By Cheryl Stubbendieck
Vice President of Public Relations
Nebraska Farm Bureau Federation
A land-grant university researcher who has studied public attitudes toward biotechnology since 1989 says the public isn't nearly as interested in the topic as people in agriculture think.
But if you can pique the public' interest, many people want to know more.
Dr. Thomas A. Hoban, North Carolina State University, has conducted and reviewed research on perceptions of biotechnology for more than 10 years, from the time it was an emerging technology through the end of 1999. His own research was designed to track and anticipate public reaction to making genetic modifications to plants and animals.
American consumers are more accepting of biotechnology than Europeans, he says, but communications is vital to increasing acceptance and must be based on understanding of public attitudes. Men are more likely than women to feel positively toward biotechnology, studies show, but Hoban notes men may be less involved in making food choices for the family. College-educated persons also are more accepting, perhaps because their scientific literacy may be greater, and they recognize that traditional methods of genetic manipulation through hybridization and cross breeding also result in changed plants and animals.

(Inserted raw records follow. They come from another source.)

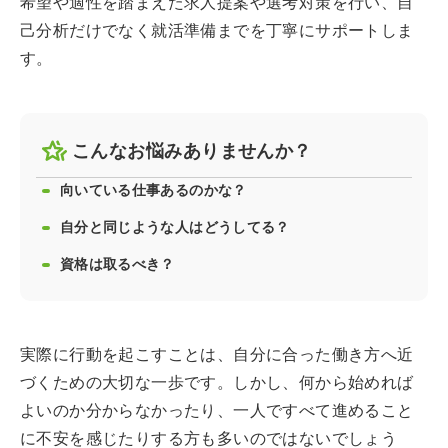
希望や適性を踏まえた求人提案や選考対策を行い、自
己分析だけでなく就活準備までを丁寧にサポートしま
す。
こんなお悩みありませんか？
向いている仕事あるのかな？
自分と同じような人はどうしてる？
資格は取るべき？
実際に行動を起こすことは、自分に合った働き方へ近
づくための大切な一歩です。しかし、何から始めれば
よいのか分からなかったり、一人ですべて進めること
に不安を感じたりする方も多いのではないでしょう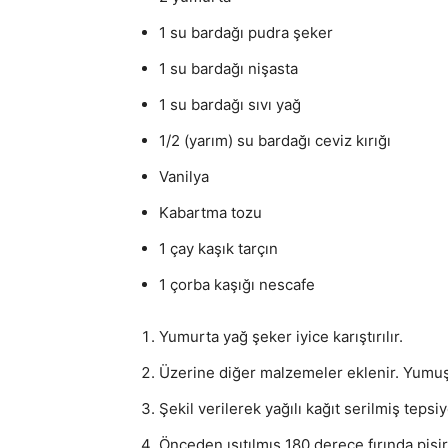
1 su bardağı pudra şeker
1 su bardağı nişasta
1 su bardağı sıvı yağ
1/2 (yarım) su bardağı ceviz kırığı
Vanilya
Kabartma tozu
1 çay kaşık tarçın
1 çorba kaşığı nescafe
Yumurta yağ şeker iyice karıştırılır.
Üzerine diğer malzemeler eklenir. Yumuş
Şekil verilerek yağılı kağıt serilmiş tepsiye
Önceden ısıtılmış 180 derece fırında piş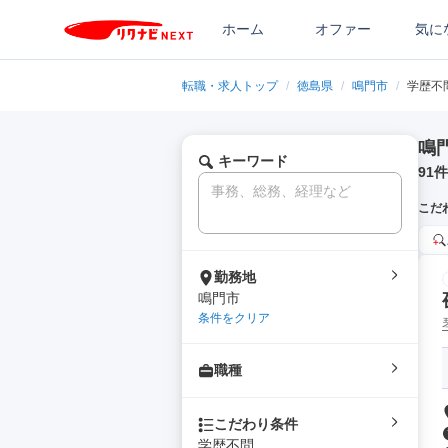
ホーム
オファー
気に
転職・求人トップ
/
徳島県
/
鳴門市
/
学歴不
鳴
キーワード
91
件
こだ
勤務地
鳴門市
条件をクリア
職種
こだわり条件
学歴不問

Generally, consumers are more comfortable with the idea of using biotechnology to modify plants, rather than animals, because they perceive greater moral implications in changing animals, according to Hoban. And very importantly, the public sees "biotechnology" as a neutral term and responds more favorably to it then terms with emotional overtones, such as "Genetically Modified Organisms" or "genetically engineered" plants or animals.
Although it is a concern in the agricultural community, research shows biotechnology is not a top issue in the American consciousness, Hoban says. However, focus group research shows consumers are interested in learning about the benefits of biotechnology. Consumers perceive benefits in three areas: personal, through improved health for themselves or a loved one; environmental, in reduced need for pesticides; and social, improved crops and livestock that will help fight world hunger.
Consumers want more information about biotechnology, but emphasize that they must be able to trust it. U.S. consumers have a good deal of confidence in their government to ensure food safety and want credible, science-based information about biotechnology, rather than emotional stories based on fear of the unknown, Hoban says. Land-grant universities can serve this need, he suggests.
From Hoban's research, it seems clear the agricultural industry should modify its approach to biotechnology. Say "biotechnology plants" or biotechnology animals," rather than use a trendy, insider term, such as GMO. Explain the science behind conventional, as well as biotechnical approaches to improving crops and livestock. And emphasize the benefits for the public, rather than just those for agriculture. These changes can help keep discussion of an important public issue at the level of science, facts and impacts, rather than at the emotional level of scare stories.